You're never stuck with the data you get from the server.
The Pokeapi doesn't have an id property on Pokemon but we can transform our response to include exactly what we need.

With a little destructuring assignment and object spread we can augment our API with helpful properties

Instructor: [00:00] We had to do a really gross thing to get an ID out of this Pokemon. In an ideal world, this API would have an ID, but it doesn't, so we had to make our own. This is a bad place to keep it. I don't want anyone else to copy this code or to try to make this work on their own.

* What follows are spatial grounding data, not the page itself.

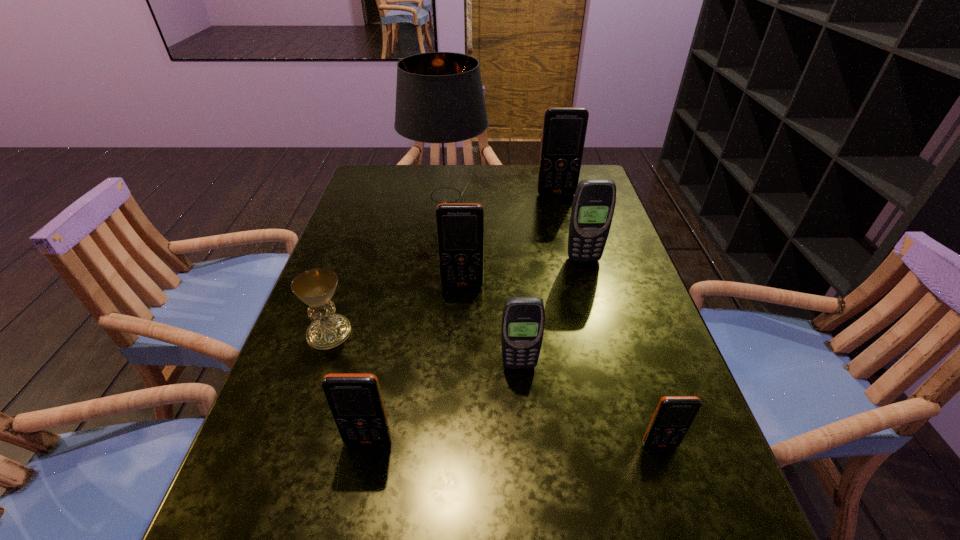 The width and height of the screenshot is (960, 540). I want to click on vacant space at the left edge, so [x=352, y=348].

You are a GUI agent. You are given a task and a screenshot of the screen. Output one action in this format:
    pyautogui.click(x=<x>, y=<y>)
    Task: Click on the vacant space at the right edge of the desktop
    This screenshot has height=540, width=960.
    Given the screenshot: What is the action you would take?
    pyautogui.click(x=570, y=260)

Identify the location of vacant area that lies between the shortest cellular telephone and the fourth nearest object. (494, 389).

Identify the location of free space that is in between the third biggest orange cellular telephone and the smallest orange cellular telephone. (514, 443).

Identify the location of vacant region between the nearer gray cellular telephone and the tallest cellular telephone. The image size is (960, 540). (538, 280).

Locate an element on the screen. Image resolution: width=960 pixels, height=540 pixels. empty space between the chalice and the smallest orange cellular telephone is located at coordinates (494, 389).

Identify the location of free point between the farthest cellular telephone and the left gray cellular telephone. (538, 280).

The width and height of the screenshot is (960, 540). I want to click on vacant space that's between the sixth farthest object and the second smallest orange cellular telephone, so click(444, 403).

At what (x,y) coordinates should I click in order to perform the action: click on free point between the tallest object and the smallest orange cellular telephone. Please return your answer as a coordinate pair (x, y). The width and height of the screenshot is (960, 540). Looking at the image, I should click on (553, 320).

Where is `the fourth closest object to the gray lampshade`? Image resolution: width=960 pixels, height=540 pixels. the fourth closest object to the gray lampshade is located at coordinates (316, 287). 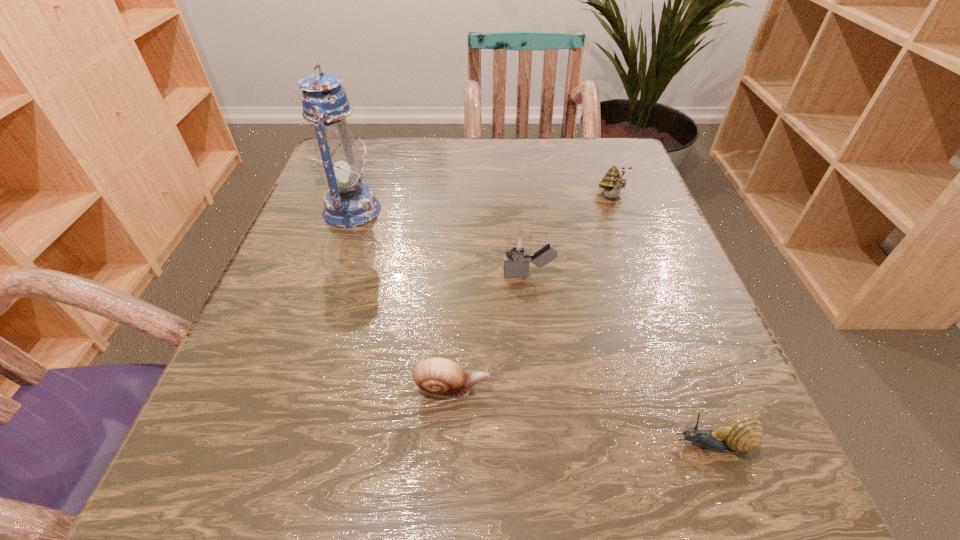 The width and height of the screenshot is (960, 540). In order to click on escargot that stands as the third closest to the tallest object in this screenshot , I will do `click(742, 433)`.

Identify which escargot is located as the third nearest to the third nearest object. Please provide its 2D coordinates. Your answer should be formatted as a tuple, i.e. [(x, y)], where the tuple contains the x and y coordinates of a point satisfying the conditions above.

[(742, 433)]

The image size is (960, 540). I want to click on free space that satisfies the following two spatial constraints: 1. on the face of the farthest escargot; 2. on the front-facing side of the second nearest object, so click(x=682, y=389).

You are a GUI agent. You are given a task and a screenshot of the screen. Output one action in this format:
    pyautogui.click(x=<x>, y=<y>)
    Task: Click on the free spot that satisfies the following two spatial constraints: 1. on the face of the tallest escargot; 2. on the front-facing side of the tallest object
    The width and height of the screenshot is (960, 540).
    Given the screenshot: What is the action you would take?
    pyautogui.click(x=616, y=210)

Where is `free spot that satisfies the following two spatial constraints: 1. on the face of the farthest escargot; 2. on the front-facing side of the fourth farthest object`? free spot that satisfies the following two spatial constraints: 1. on the face of the farthest escargot; 2. on the front-facing side of the fourth farthest object is located at coordinates (682, 389). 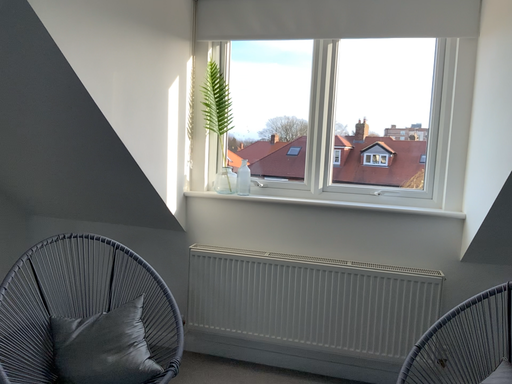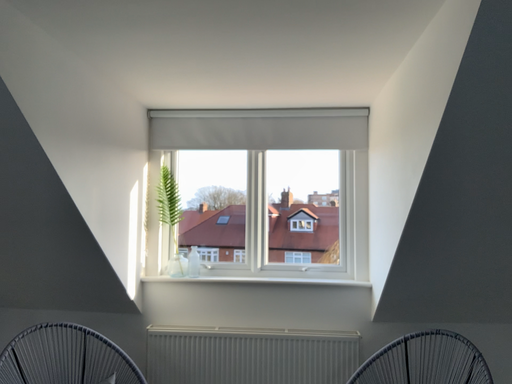 Question: Which way did the camera rotate in the video?

Choices:
 (A) rotated downward
 (B) rotated upward

Answer: (B) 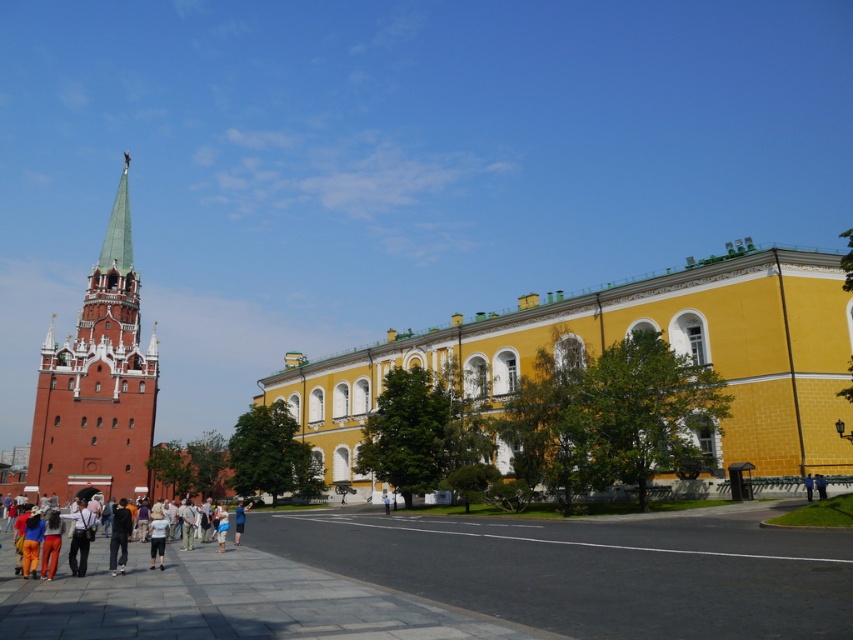 Is gray concrete plaza at lower left bigger than brick tower at left?

Incorrect, gray concrete plaza at lower left is not larger than brick tower at left.

Looking at this image, who is positioned more to the left, gray concrete plaza at lower left or brick tower at left?

brick tower at left is more to the left.

Which is in front, point (21, 625) or point (103, 284)?

Positioned in front is point (21, 625).

Identify the location of gray concrete plaza at lower left. This screenshot has height=640, width=853. (454, 580).

Does brick tower at left have a smaller size compared to multicolored clothing at center?

Actually, brick tower at left might be larger than multicolored clothing at center.

Who is more distant from viewer, (91, 465) or (99, 556)?

Point (91, 465)

You are a GUI agent. You are given a task and a screenshot of the screen. Output one action in this format:
    pyautogui.click(x=<x>, y=<y>)
    Task: Click on the brick tower at left
    Image resolution: width=853 pixels, height=640 pixels.
    Given the screenshot: What is the action you would take?
    pyautogui.click(x=97, y=381)

Does blue denim jeans at center have a larger size compared to blue fabric person at center?

Yes.

Does point (250, 502) come in front of point (811, 490)?

That is False.

Identify the location of blue denim jeans at center. (239, 518). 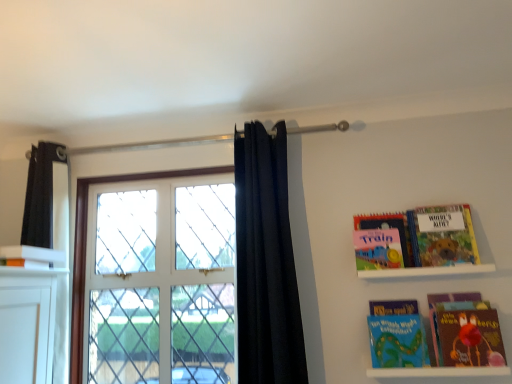 This screenshot has width=512, height=384. I want to click on free point below matte red book at lower right (from a real-world perspective), so click(x=468, y=361). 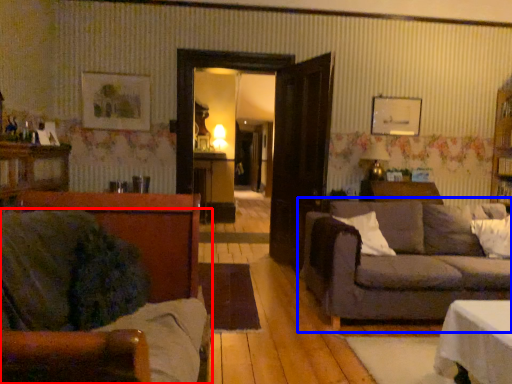 Question: Which object is closer to the camera taking this photo, studio couch (highlighted by a red box) or studio couch (highlighted by a blue box)?

Choices:
 (A) studio couch
 (B) studio couch

Answer: (A) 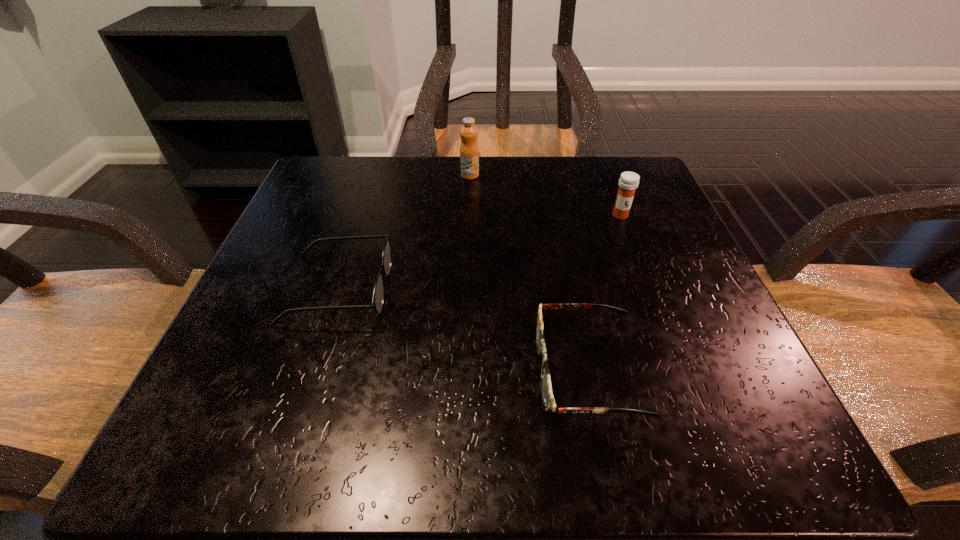 Identify the location of free space located on the frame of the right spectacles. Image resolution: width=960 pixels, height=540 pixels. (251, 371).

The width and height of the screenshot is (960, 540). I want to click on free space located 0.180m on the frame of the right spectacles, so click(x=405, y=371).

This screenshot has width=960, height=540. I want to click on orange juice present at the far edge, so click(469, 152).

Locate an element on the screen. This screenshot has height=540, width=960. medicine that is at the far edge is located at coordinates (628, 183).

The height and width of the screenshot is (540, 960). I want to click on object at the near edge, so click(549, 403).

Identify the location of object located at the left edge. (378, 295).

Where is `medicine situated at the right edge`? This screenshot has height=540, width=960. medicine situated at the right edge is located at coordinates click(628, 183).

At what (x,y) coordinates should I click in order to perform the action: click on spectacles present at the right edge. Please return your answer as a coordinate pair (x, y). Looking at the image, I should click on (549, 403).

Identify the location of object present at the far right corner. This screenshot has width=960, height=540. 628,183.

At what (x,y) coordinates should I click in order to perform the action: click on object positioned at the near right corner. Please return your answer as a coordinate pair (x, y). Looking at the image, I should click on (549, 403).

[00:20] Instead, we can augment our resource so that it has an ID. Now, if I save it, you can see how this app breaks spectacularly. Couldn't catch them all. Let's open our tree view, jump into API, and fix this problem at the right level.

[00:37] Here we have our fetchPokemon collection function, which fetches the collection at this URL, turns it to JSON. Then we have a couple sleeps so we can see all of the transitions happen. We can chain an additional then here to modify the response.

[00:55] We start by just taking a response and returning a response. That works. To modify our response, we can return an object that we spread the response out on. Now, anytime we use an arrow function and we want to return an object, we have to wrap it in these parens. Otherwise, JavaScript thinks this is a block and gets all kinds of confused.

[01:21] We can then customize certain properties. The one that we want to customize is results. We'll start by making that response.results and we'll map. Now we have a chance for each Pokemon to modify the Pokemon just a little bit. Start by returning the same Pokemon. Then again, with the parens, the objects, the spreading, and closing it up. It formatted, so, so far, so good.

[01:51] Finally, we'll want to add an ID. Then using that same code that we had before, Pokemon.url.split//, and then take the sixth element. Format, which means our code's good. Save and see if it works.

[02:08] Excellent. Now we have IDs baked into our resource, and we don't have to do any cringey stuff at the app level. We can just use ID directly.